» **Data shown**:
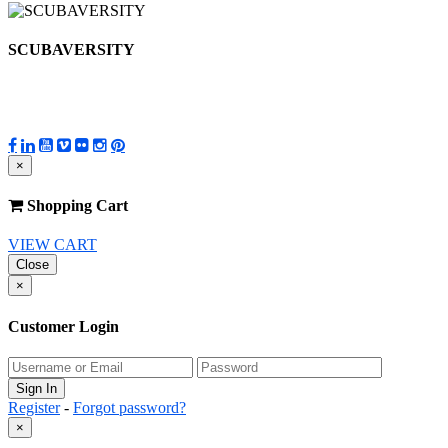
SCUBAVERSITY
×
Shopping Cart
VIEW CART
Close
×
Customer Login
Register
-
Forgot password?
×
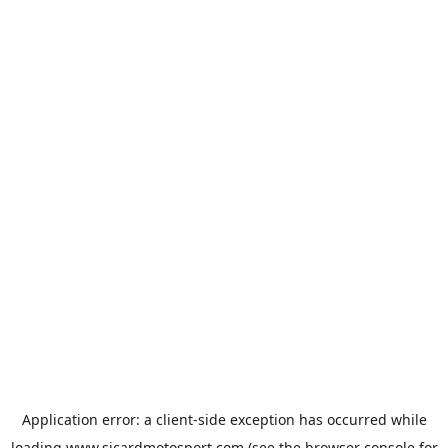
Application error: a
client
-side exception has occurred while
loading
www.sicardmotosport.com
(see the
browser console
for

» **What this task involves**:
Copy out the listing above in full and keep the pictures out.

» **Exercise response**:
SCUBAVERSITY
×
Shopping Cart
VIEW CART
Close
×
Customer Login
Register
-
Forgot password?
×
Application error: a
client
-side exception has occurred while
loading
www.sicardmotosport.com
(see the
browser console
for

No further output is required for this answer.